De jonge alleenstaande Zuid-Koreaanse moeder Shin-ae verhuist naar een andere stad, en net wanneer ze een beetje begint te aarden, wordt haar zoontje ontvoerd. Om gemakkelijke spanning of ontroering is het de regisseur niet te doen. Meevoelen mogen we wel met het hoofdpersonage. Maar als zij geen greep krijgt op de gebeurtenissen, dan de kijker ook niet.
Na de dood van haar man, die omkwam bij een verkeersongeluk, besluit Shin-ae Seoul te verlaten, opdat haar zoontje Jun kan opgroeien in een betere, groenere omgeving: Miryang, de geboortestad van haar man.

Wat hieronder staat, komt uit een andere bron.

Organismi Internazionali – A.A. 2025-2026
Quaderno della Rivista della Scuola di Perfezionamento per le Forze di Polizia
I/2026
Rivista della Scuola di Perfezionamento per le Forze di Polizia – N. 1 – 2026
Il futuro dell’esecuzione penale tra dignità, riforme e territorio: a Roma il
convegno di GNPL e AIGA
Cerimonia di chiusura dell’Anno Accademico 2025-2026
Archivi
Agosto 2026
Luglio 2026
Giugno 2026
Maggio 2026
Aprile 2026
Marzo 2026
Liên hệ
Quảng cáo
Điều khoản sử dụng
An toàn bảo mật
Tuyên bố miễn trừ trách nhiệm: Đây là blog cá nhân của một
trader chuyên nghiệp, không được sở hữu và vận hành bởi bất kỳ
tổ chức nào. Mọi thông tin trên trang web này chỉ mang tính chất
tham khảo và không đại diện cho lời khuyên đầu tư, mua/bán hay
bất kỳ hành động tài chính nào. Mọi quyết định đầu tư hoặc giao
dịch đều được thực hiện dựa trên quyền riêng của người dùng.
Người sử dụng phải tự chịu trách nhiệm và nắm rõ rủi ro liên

Verborgen zonneschijn, heet het plaatsje letterlijk.
Shin-ae kent er niemand, maar ontmoet de eerste dag wel de net iets te behulpzame garagehouder Jong-chan. Die helpt haar wat op gang, en bezorgt haar klanten voor de pianolessen die ze wil geven. Shin-ae is ook op zoek naar grond om een huis op te bouwen; wat sommigen het idee geeft dat ze veel geld heeft overgehouden aan het overlijden van haar man. En dat brengt anderen op weinig frisse gedachten.
Regisseur Lee Chang-dong neemt de tijd om wat karakters te introduceren; roddelende buren, de gedreven klassenleraar van Jun, een evangeliserende apotheker. Maar echt leren kennen doen we niemand, laat staan hun motieven.
‘Het land van de ochtendkalmte’ heet Zuid-Korea in de volksmond. Nou dan weten we het wel, lees: een samenleving van onderdrukte emoties, gecamoufleerd door beleefdheid en vormelijkheden! Zelfs garagehouder Jong-chan, die zich over Shin-ae ontfermt, verhult zich een film lang achter een ondoorgrondelijke glimlach.